Every entry, from the first line to the last, should be output exactly.

===============

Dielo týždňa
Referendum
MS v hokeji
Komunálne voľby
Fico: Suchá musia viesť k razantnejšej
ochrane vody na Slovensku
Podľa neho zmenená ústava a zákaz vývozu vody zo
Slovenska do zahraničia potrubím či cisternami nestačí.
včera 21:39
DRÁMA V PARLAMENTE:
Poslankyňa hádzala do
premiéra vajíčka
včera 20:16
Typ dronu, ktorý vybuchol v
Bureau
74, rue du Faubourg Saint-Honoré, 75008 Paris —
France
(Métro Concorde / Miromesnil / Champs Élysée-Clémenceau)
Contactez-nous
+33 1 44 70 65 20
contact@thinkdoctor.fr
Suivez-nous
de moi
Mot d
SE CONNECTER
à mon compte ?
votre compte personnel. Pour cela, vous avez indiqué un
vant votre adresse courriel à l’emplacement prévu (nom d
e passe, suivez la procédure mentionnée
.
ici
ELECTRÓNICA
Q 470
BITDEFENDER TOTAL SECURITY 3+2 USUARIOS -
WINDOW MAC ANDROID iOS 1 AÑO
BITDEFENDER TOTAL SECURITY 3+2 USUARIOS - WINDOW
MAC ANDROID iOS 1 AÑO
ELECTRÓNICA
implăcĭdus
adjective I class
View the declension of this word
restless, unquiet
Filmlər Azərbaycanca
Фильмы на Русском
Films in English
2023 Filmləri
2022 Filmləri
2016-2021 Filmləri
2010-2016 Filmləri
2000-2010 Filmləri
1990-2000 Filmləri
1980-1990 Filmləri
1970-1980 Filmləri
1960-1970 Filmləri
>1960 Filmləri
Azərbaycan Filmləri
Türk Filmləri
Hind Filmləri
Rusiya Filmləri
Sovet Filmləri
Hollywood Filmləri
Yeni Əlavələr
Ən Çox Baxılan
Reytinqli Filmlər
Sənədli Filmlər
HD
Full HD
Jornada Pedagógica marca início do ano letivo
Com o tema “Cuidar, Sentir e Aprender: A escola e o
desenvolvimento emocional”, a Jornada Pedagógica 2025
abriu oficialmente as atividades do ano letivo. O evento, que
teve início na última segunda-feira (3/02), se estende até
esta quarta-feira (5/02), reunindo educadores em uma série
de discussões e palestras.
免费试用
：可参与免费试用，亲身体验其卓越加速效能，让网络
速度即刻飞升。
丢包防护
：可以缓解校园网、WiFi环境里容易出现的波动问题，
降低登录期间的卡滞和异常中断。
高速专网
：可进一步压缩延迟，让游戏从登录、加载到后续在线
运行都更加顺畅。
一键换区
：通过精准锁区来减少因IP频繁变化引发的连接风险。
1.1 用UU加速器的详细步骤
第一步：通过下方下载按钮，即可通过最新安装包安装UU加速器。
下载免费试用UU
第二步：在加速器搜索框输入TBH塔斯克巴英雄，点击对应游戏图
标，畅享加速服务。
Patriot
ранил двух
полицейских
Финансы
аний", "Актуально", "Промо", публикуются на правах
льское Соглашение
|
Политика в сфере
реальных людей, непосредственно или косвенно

===============

# [Output of the exercise]
Dielo týždňa
Referendum
MS v hokeji
Komunálne voľby
Fico: Suchá musia viesť k razantnejšej
ochrane vody na Slovensku
Podľa neho zmenená ústava a zákaz vývozu vody zo
Slovenska do zahraničia potrubím či cisternami nestačí.
včera 21:39
DRÁMA V PARLAMENTE:
Poslankyňa hádzala do
premiéra vajíčka
včera 20:16
Typ dronu, ktorý vybuchol v
Bureau
74, rue du Faubourg Saint-Honoré, 75008 Paris —
France
(Métro Concorde / Miromesnil / Champs Élysée-Clémenceau)
Contactez-nous
+33 1 44 70 65 20
contact@thinkdoctor.fr
Suivez-nous
de moi
Mot d
SE CONNECTER
à mon compte ?
votre compte personnel. Pour cela, vous avez indiqué un
vant votre adresse courriel à l’emplacement prévu (nom d
e passe, suivez la procédure mentionnée
.
ici
ELECTRÓNICA
Q 470
BITDEFENDER TOTAL SECURITY 3+2 USUARIOS -
WINDOW MAC ANDROID iOS 1 AÑO
BITDEFENDER TOTAL SECURITY 3+2 USUARIOS - WINDOW
MAC ANDROID iOS 1 AÑO
ELECTRÓNICA
implăcĭdus
adjective I class
View the declension of this word
restless, unquiet
Filmlər Azərbaycanca
Фильмы на Русском
Films in English
2023 Filmləri
2022 Filmləri
2016-2021 Filmləri
2010-2016 Filmləri
2000-2010 Filmləri
1990-2000 Filmləri
1980-1990 Filmləri
1970-1980 Filmləri
1960-1970 Filmləri
>1960 Filmləri
Azərbaycan Filmləri
Türk Filmləri
Hind Filmləri
Rusiya Filmləri
Sovet Filmləri
Hollywood Filmləri
Yeni Əlavələr
Ən Çox Baxılan
Reytinqli Filmlər
Sənədli Filmlər
HD
Full HD
Jornada Pedagógica marca início do ano letivo
Com o tema “Cuidar, Sentir e Aprender: A escola e o
desenvolvimento emocional”, a Jornada Pedagógica 2025
abriu oficialmente as atividades do ano letivo. O evento, que
teve início na última segunda-feira (3/02), se estende até
esta quarta-feira (5/02), reunindo educadores em uma série
de discussões e palestras.
免费试用
：可参与免费试用，亲身体验其卓越加速效能，让网络
速度即刻飞升。
丢包防护
：可以缓解校园网、WiFi环境里容易出现的波动问题，
降低登录期间的卡滞和异常中断。
高速专网
：可进一步压缩延迟，让游戏从登录、加载到后续在线
运行都更加顺畅。
一键换区
：通过精准锁区来减少因IP频繁变化引发的连接风险。
1.1 用UU加速器的详细步骤
第一步：通过下方下载按钮，即可通过最新安装包安装UU加速器。
下载免费试用UU
第二步：在加速器搜索框输入TBH塔斯克巴英雄，点击对应游戏图
标，畅享加速服务。
Patriot
ранил двух
полицейских
Финансы
аний", "Актуально", "Промо", публикуются на правах
льское Соглашение
|
Политика в сфере
реальных людей, непосредственно или косвенно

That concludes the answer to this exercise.